- [Work request]
Omitting the pictures, restate all of the entries below exactly.

- [Exercise materials]
..........
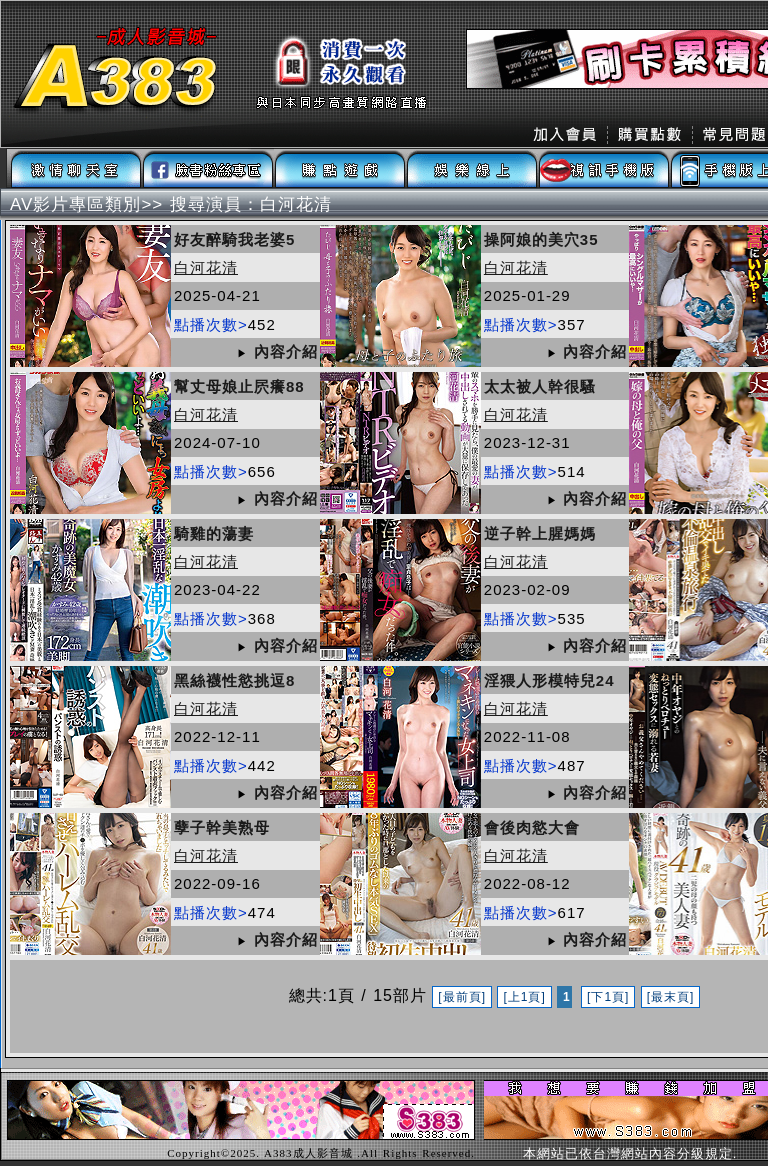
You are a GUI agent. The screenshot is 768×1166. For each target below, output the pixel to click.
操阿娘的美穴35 (541, 239)
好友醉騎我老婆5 (234, 239)
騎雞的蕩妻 (214, 533)
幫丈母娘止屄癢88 (239, 386)
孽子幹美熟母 (222, 827)
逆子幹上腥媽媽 (540, 533)
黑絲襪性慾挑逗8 (234, 680)
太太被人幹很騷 (540, 386)
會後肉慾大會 (532, 827)
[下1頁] (608, 997)
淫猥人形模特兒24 (549, 680)
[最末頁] (671, 997)
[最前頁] (462, 997)
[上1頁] (524, 997)
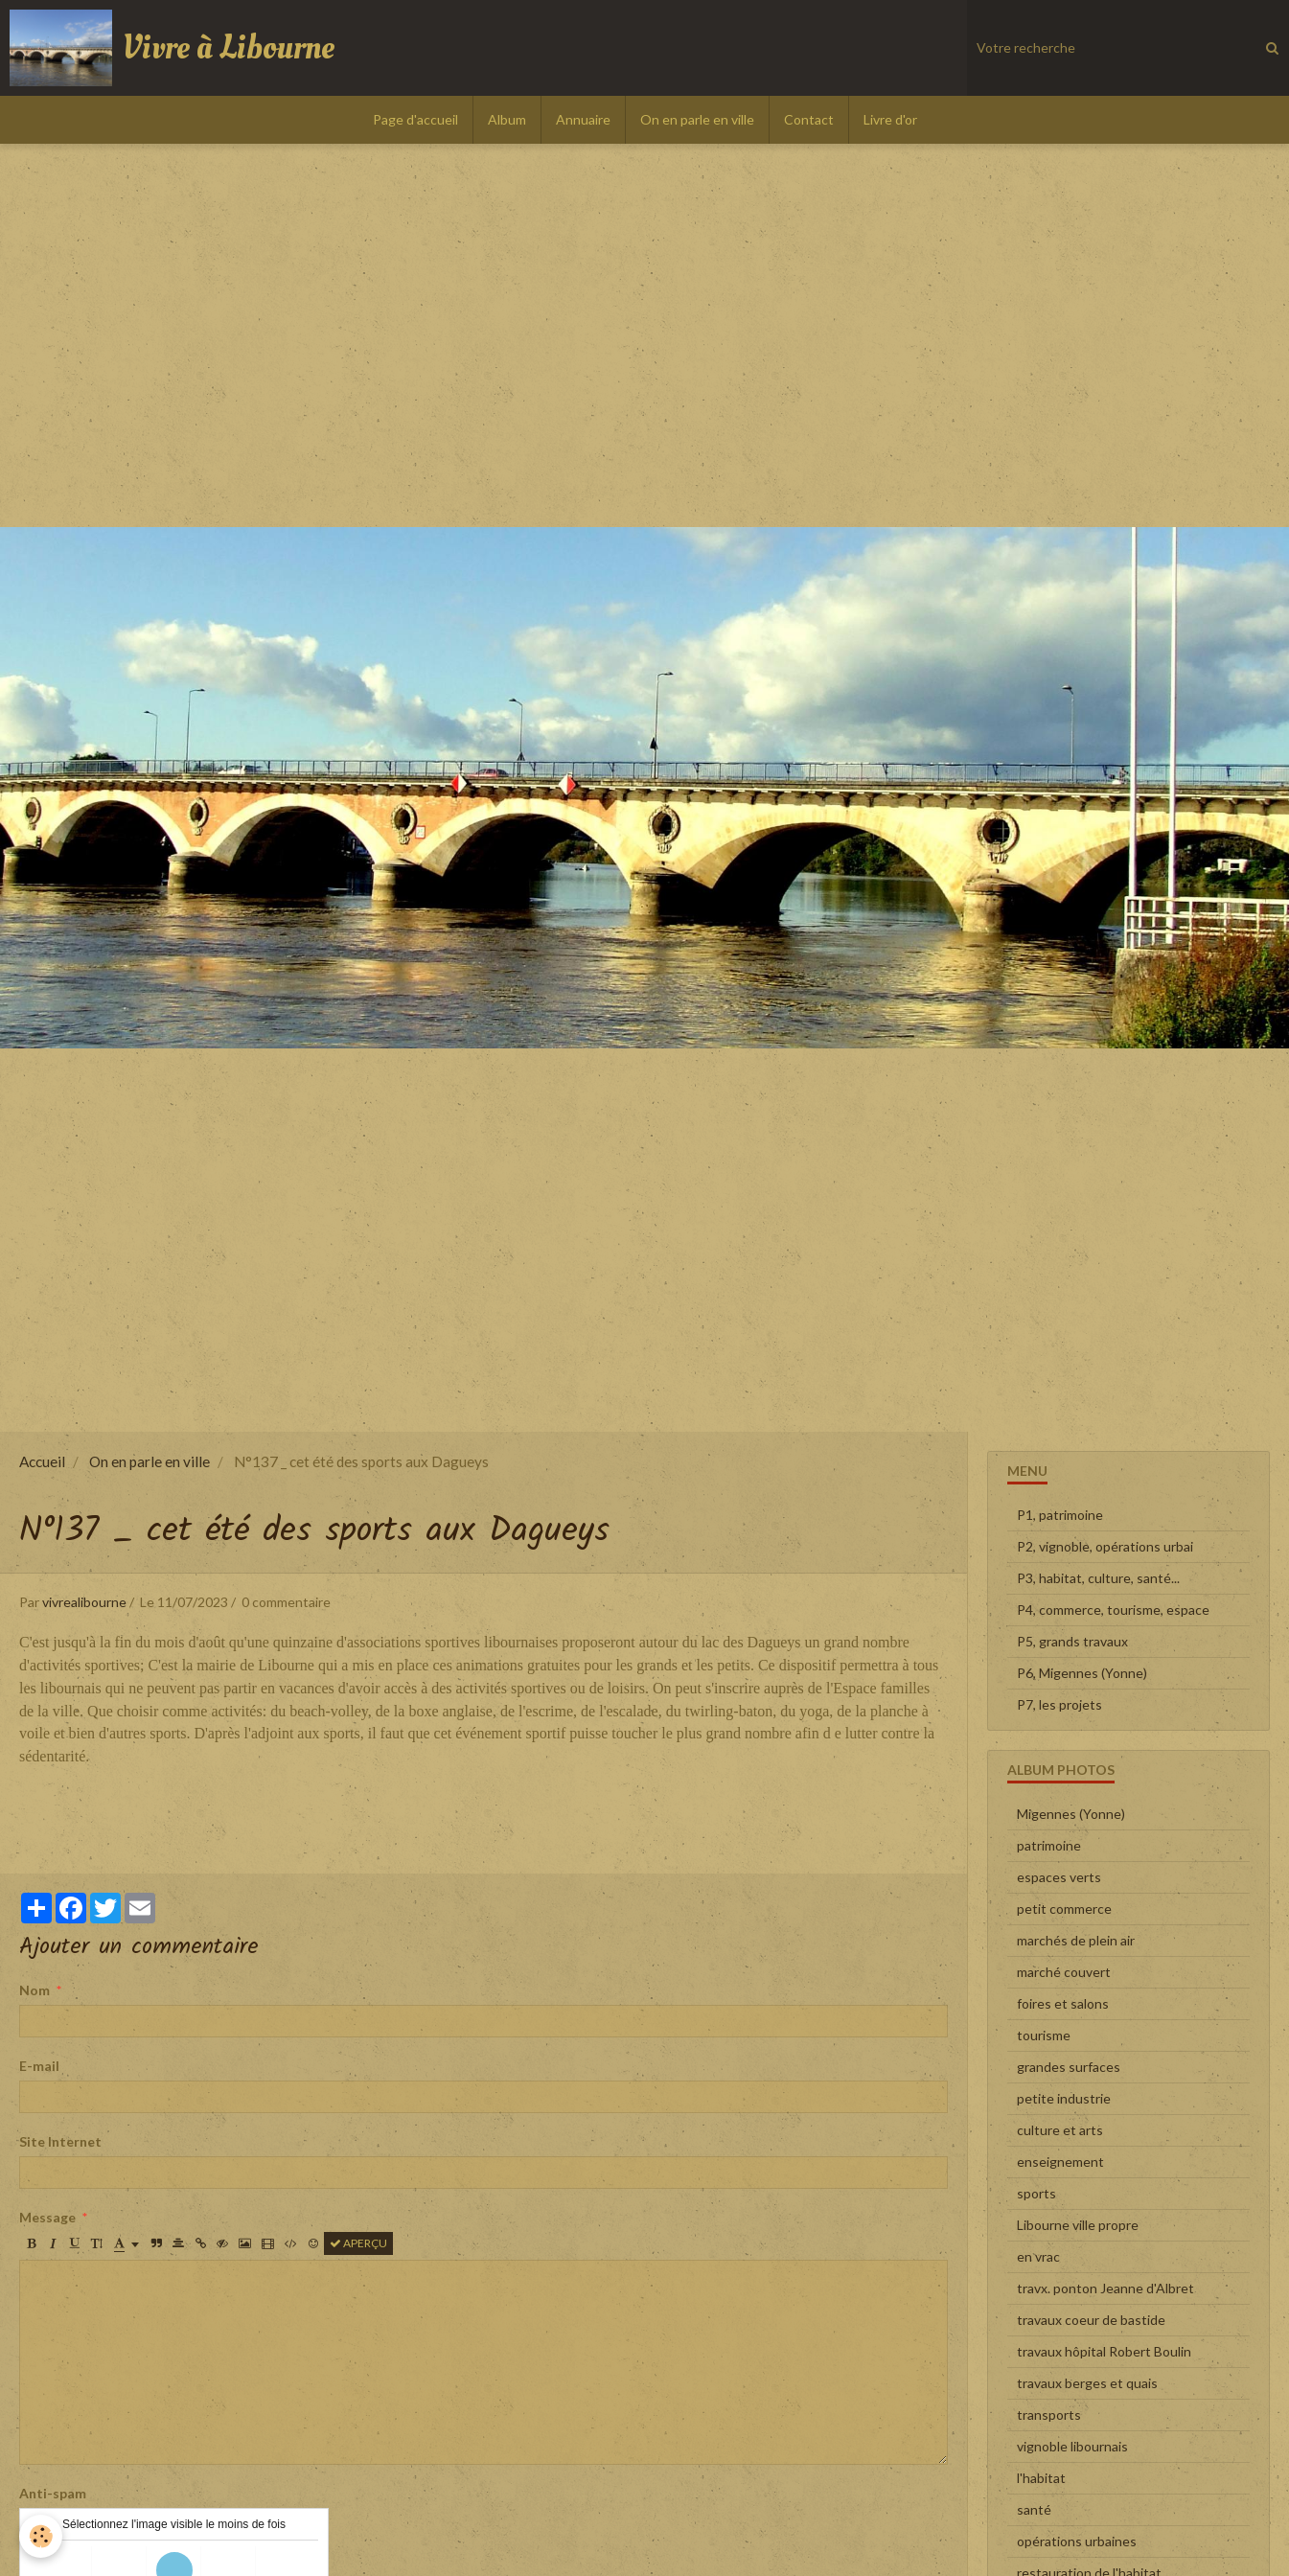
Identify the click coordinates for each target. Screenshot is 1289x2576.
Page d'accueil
..........
- [Exercise output]
You are a GUI agent. The screenshot is 768×1166. For each target below, output the pixel to click.
操阿娘的美穴35 (541, 239)
好友醉騎我老婆5 (234, 239)
騎雞的蕩妻 (214, 533)
幫丈母娘止屄癢88 (239, 386)
孽子幹美熟母 (222, 827)
逆子幹上腥媽媽 (540, 533)
黑絲襪性慾挑逗8 (234, 680)
太太被人幹很騷 (540, 386)
會後肉慾大會 (532, 827)
[下1頁] (608, 997)
淫猥人形模特兒24 (549, 680)
[最末頁] (671, 997)
[最前頁] (462, 997)
[上1頁] (524, 997)
Identify the click coordinates for each target. Screenshot is 1289x2576.
Page d'accueil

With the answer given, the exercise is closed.